In terms of infrastructure, he had a lot of outstanding achievements, particularly about roads and bridges, thanks to Mr. Babatunde Fashola. He also did very well in the agricultural sector. I believe that he would have achieved much more in the absence of lingering massive oil theft along with its dismal financial consequences. COVID-19 and the war in Ukraine also had a monumentally devastating impact on the performance of the Buhari administration concerning fuel importation. By the time a comprehensive review is conducted, I am sure that there will be more areas for which the administration should be commended than reprimanded.
Can you set an agenda for President Tinubu, who just commenced his tenure?
He has already set a wonderful agenda for himself in his manifesto. I have read it twice and know he will live up to it.

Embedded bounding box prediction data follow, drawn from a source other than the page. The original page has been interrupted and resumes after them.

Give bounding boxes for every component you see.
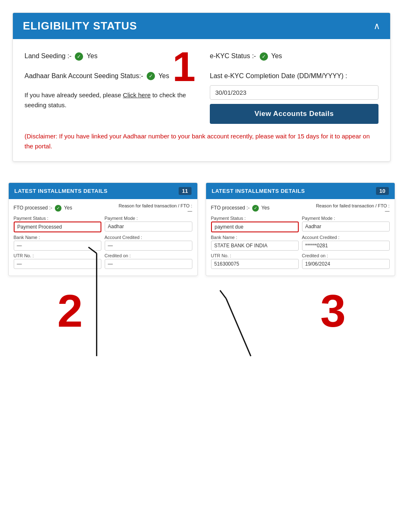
eligibility-title: ELIGIBILITY STATUS: [23, 20, 137, 32]
bank-row-right: Bank Name : STATE BANK OF INDIA Account …: [211, 235, 390, 251]
installment-right-body: FTO processed :- ✓ Yes Reason for failed…: [206, 199, 395, 276]
account-credited-field-left: Account Credited : —: [105, 235, 192, 251]
ekyc-check-icon: ✓: [260, 52, 268, 61]
installment-right-title: LATEST INSTALLMENTS DETAILS: [212, 188, 305, 194]
account-credited-value-right: ******0281: [302, 241, 390, 251]
aadhaar-bank-check-icon: ✓: [147, 72, 155, 80]
bank-name-value-left: —: [14, 241, 101, 251]
eligibility-card: ELIGIBILITY STATUS ∧ Land Seeding :- ✓ Y…: [12, 12, 391, 162]
credited-on-field-right: Credited on : 19/06/2024: [302, 253, 390, 269]
installment-left-header: LATEST INSTALLMENTS DETAILS 11: [9, 183, 197, 199]
payment-status-row-right: Payment Status : payment due Payment Mod…: [211, 216, 390, 232]
utr-row-right: UTR No. : 516300075 Credited on : 19/06/…: [211, 253, 390, 269]
annotation-number-2: 2: [57, 284, 83, 337]
installment-right-badge: 10: [376, 187, 388, 195]
account-credited-value-left: —: [105, 241, 192, 251]
payment-mode-field-right: Payment Mode : Aadhar: [302, 216, 390, 232]
ekyc-item: e-KYC Status :- ✓ Yes: [210, 49, 378, 63]
payment-mode-value-left: Aadhar: [105, 222, 192, 232]
eligibility-right-col: e-KYC Status :- ✓ Yes Last e-KYC Complet…: [210, 49, 378, 124]
payment-mode-label-right: Payment Mode :: [302, 216, 390, 221]
seeding-info: If you have already seeded, please Click…: [25, 89, 193, 112]
fto-label-right: FTO processed :- ✓ Yes: [211, 205, 270, 212]
payment-status-value-right: payment due: [211, 222, 299, 232]
utr-field-left: UTR No. : —: [14, 253, 101, 269]
bank-name-value-right: STATE BANK OF INDIA: [211, 241, 299, 251]
credited-on-value-right: 19/06/2024: [302, 259, 390, 269]
payment-status-row-left: Payment Status : Payment Processed Payme…: [14, 216, 192, 232]
account-credited-field-right: Account Credited : ******0281: [302, 235, 390, 251]
annotation-number-3: 3: [320, 284, 346, 337]
utr-label-right: UTR No. :: [211, 253, 299, 258]
credited-on-label-left: Credited on :: [105, 253, 192, 258]
fto-check-left: ✓: [55, 205, 61, 212]
utr-field-right: UTR No. : 516300075: [211, 253, 299, 269]
utr-value-left: —: [14, 259, 101, 269]
payment-mode-value-right: Aadhar: [302, 222, 390, 232]
last-ekyc-item: Last e-KYC Completion Date (DD/MM/YYYY) …: [210, 69, 378, 83]
fto-check-right: ✓: [252, 205, 259, 212]
eligibility-left-col: Land Seeding :- ✓ Yes Aadhaar Bank Accou…: [25, 49, 193, 124]
utr-row-left: UTR No. : — Credited on : —: [14, 253, 192, 269]
credited-on-label-right: Credited on :: [302, 253, 390, 258]
fto-row-right: FTO processed :- ✓ Yes Reason for failed…: [211, 203, 390, 213]
installment-card-right: LATEST INSTALLMENTS DETAILS 10 FTO proce…: [206, 182, 395, 276]
installments-section: LATEST INSTALLMENTS DETAILS 11 FTO proce…: [0, 182, 403, 276]
installment-right-header: LATEST INSTALLMENTS DETAILS 10: [206, 183, 395, 199]
fto-reason-right: Reason for failed transaction / FTO : —: [316, 203, 389, 213]
eligibility-grid: Land Seeding :- ✓ Yes Aadhaar Bank Accou…: [25, 49, 378, 124]
credited-on-value-left: —: [105, 259, 192, 269]
account-credited-label-left: Account Credited :: [105, 235, 192, 240]
payment-status-label-left: Payment Status :: [14, 216, 101, 221]
click-here-link[interactable]: Click here: [123, 91, 151, 99]
installment-left-body: FTO processed :- ✓ Yes Reason for failed…: [9, 199, 197, 276]
installment-left-title: LATEST INSTALLMENTS DETAILS: [15, 188, 108, 194]
disclaimer-text: (Disclaimer: If you have linked your Aad…: [25, 131, 378, 151]
payment-mode-field-left: Payment Mode : Aadhar: [105, 216, 192, 232]
fto-reason-left: Reason for failed transaction / FTO : —: [118, 203, 192, 213]
annotation-number-1: 1: [172, 46, 196, 87]
chevron-up-icon[interactable]: ∧: [374, 21, 380, 32]
payment-mode-label-left: Payment Mode :: [105, 216, 192, 221]
installment-card-left: LATEST INSTALLMENTS DETAILS 11 FTO proce…: [8, 182, 198, 276]
installment-left-badge: 11: [179, 187, 191, 195]
utr-label-left: UTR No. :: [14, 253, 101, 258]
payment-status-field-left: Payment Status : Payment Processed: [14, 216, 101, 232]
aadhaar-bank-item: Aadhaar Bank Account Seeding Status:- ✓ …: [25, 69, 193, 83]
bank-name-label-left: Bank Name :: [14, 235, 101, 240]
view-accounts-button[interactable]: View Accounts Details: [210, 104, 378, 124]
payment-status-value-left: Payment Processed: [14, 222, 101, 232]
bank-name-label-right: Bank Name :: [211, 235, 299, 240]
bank-name-field-right: Bank Name : STATE BANK OF INDIA: [211, 235, 299, 251]
eligibility-header: ELIGIBILITY STATUS ∧: [13, 13, 390, 39]
fto-row-left: FTO processed :- ✓ Yes Reason for failed…: [14, 203, 192, 213]
land-seeding-item: Land Seeding :- ✓ Yes: [25, 49, 193, 63]
eligibility-body: Land Seeding :- ✓ Yes Aadhaar Bank Accou…: [13, 39, 390, 161]
bank-row-left: Bank Name : — Account Credited : —: [14, 235, 192, 251]
ekyc-date-box: 30/01/2023: [210, 85, 378, 100]
utr-value-right: 516300075: [211, 259, 299, 269]
installments-row: LATEST INSTALLMENTS DETAILS 11 FTO proce…: [4, 182, 399, 276]
bank-name-field-left: Bank Name : —: [14, 235, 101, 251]
fto-label-left: FTO processed :- ✓ Yes: [14, 205, 72, 212]
payment-status-label-right: Payment Status :: [211, 216, 299, 221]
bottom-annotations: 2 3: [0, 284, 403, 337]
land-seeding-check-icon: ✓: [75, 52, 83, 61]
payment-status-field-right: Payment Status : payment due: [211, 216, 299, 232]
credited-on-field-left: Credited on : —: [105, 253, 192, 269]
account-credited-label-right: Account Credited :: [302, 235, 390, 240]
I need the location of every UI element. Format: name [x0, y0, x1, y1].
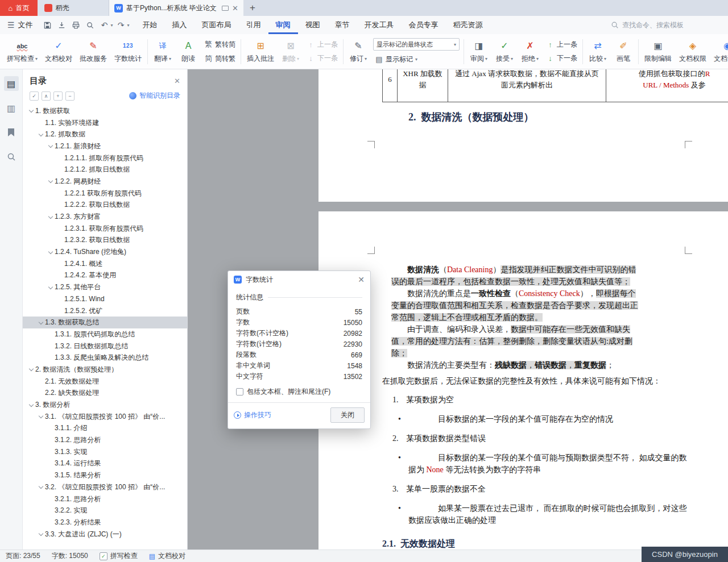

He will do well as he did in Lagos State when he was a governor. Here is a man ready for the job from day one as accurately stated by Chief Bisi Akande whom I have always considered to be a man wise and bold enough to always say the truth. Nigeria is a country with vast potential but at the same time, rare are those capable of seeing through the maze of its complexities, not to mention navigating the country from chaos to stability. On the list of such rare people are President Tinubu and Vice President Kashim Shettima. The Vice President did wonders in Borno against all odds. He is such a great partner and will no doubt play a very positive role in this administration.
Are you glad to see that one of those who fought for June 12 is now President?
Yes, I am thrilled. He fought for democracy, knows its value and will, therefore, be capable of doing very well. His wife, Oluremi Tinubu, was also very active during the struggle. She is a courageous woman who gave her husband all the needed support and will do the same throughout his tenure. Besides, do you think that it is a mere coincidence that power did not only shift to the South but was given to the most active participant in the struggle to reclaim the historic mandate given to my father, a Southerner, exactly 30 years ago? Many things have been said about the 2023 elections most of which are unsubstantiated speculations. However, those comments turn pale in my eyes when compared to the fact that the struggle for democracy came at a huge price and when the bargain was ongoing in those dark years under the military, none of the rivals of President Tinubu was anywhere to be found on the right side of history.